#### Data extract:
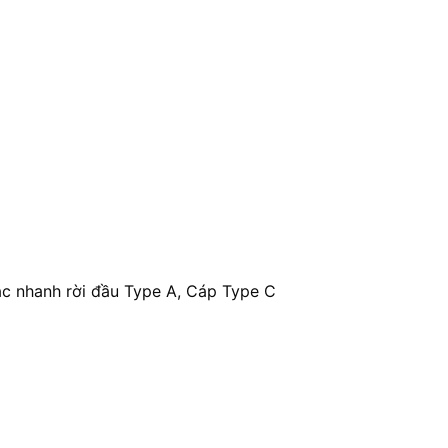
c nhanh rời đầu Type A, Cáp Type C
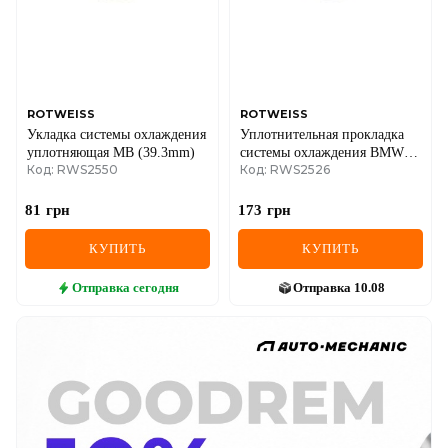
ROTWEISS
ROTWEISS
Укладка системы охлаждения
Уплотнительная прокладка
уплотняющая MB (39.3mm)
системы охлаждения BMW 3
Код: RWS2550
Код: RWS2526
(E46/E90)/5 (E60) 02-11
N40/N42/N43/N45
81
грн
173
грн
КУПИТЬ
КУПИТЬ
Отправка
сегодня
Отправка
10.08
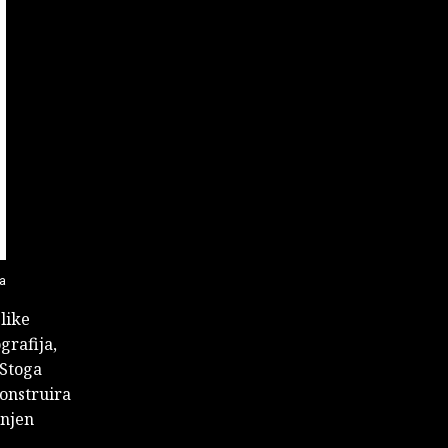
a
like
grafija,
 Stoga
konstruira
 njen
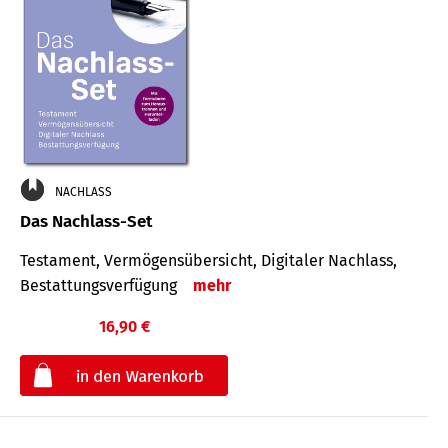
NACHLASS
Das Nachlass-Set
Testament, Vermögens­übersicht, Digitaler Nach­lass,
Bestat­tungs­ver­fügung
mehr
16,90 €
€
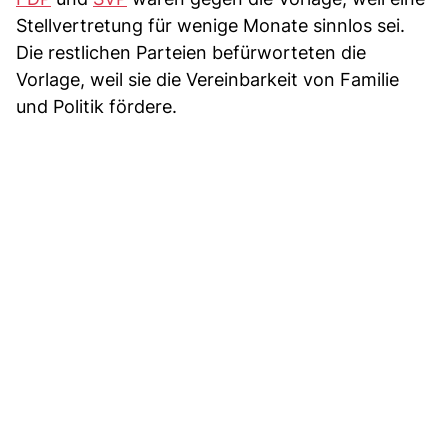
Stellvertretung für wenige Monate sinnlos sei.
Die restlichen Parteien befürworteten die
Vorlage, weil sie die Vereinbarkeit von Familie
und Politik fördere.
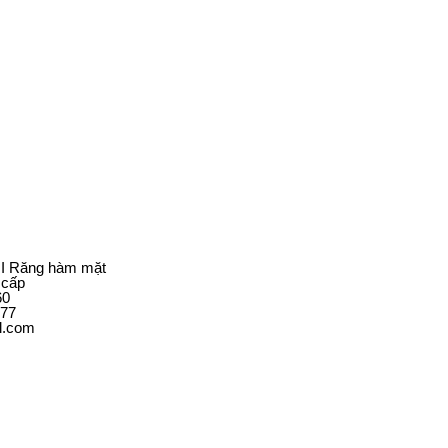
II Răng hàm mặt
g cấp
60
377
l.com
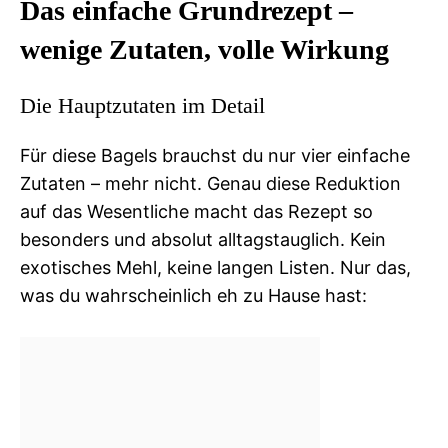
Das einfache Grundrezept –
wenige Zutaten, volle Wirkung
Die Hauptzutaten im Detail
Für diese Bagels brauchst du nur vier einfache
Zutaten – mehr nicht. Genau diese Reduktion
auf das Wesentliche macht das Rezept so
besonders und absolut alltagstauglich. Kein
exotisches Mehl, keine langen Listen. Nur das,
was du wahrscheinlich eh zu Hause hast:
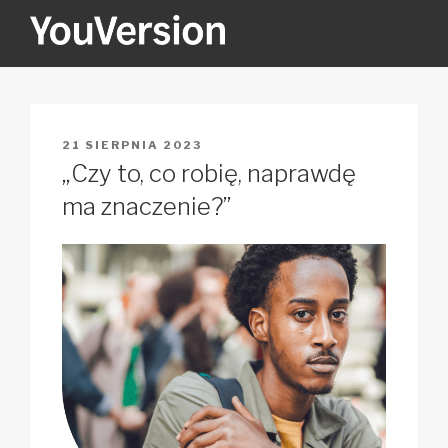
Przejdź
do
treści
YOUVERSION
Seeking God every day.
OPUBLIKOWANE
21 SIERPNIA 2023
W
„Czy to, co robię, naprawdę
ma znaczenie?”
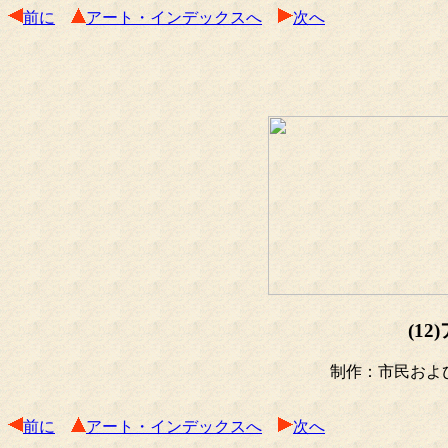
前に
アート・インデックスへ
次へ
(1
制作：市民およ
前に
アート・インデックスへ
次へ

#### Task statement:
Each line of the records above that holds the word "wenige" should be counted, and only the final number stated.

#### Response:
2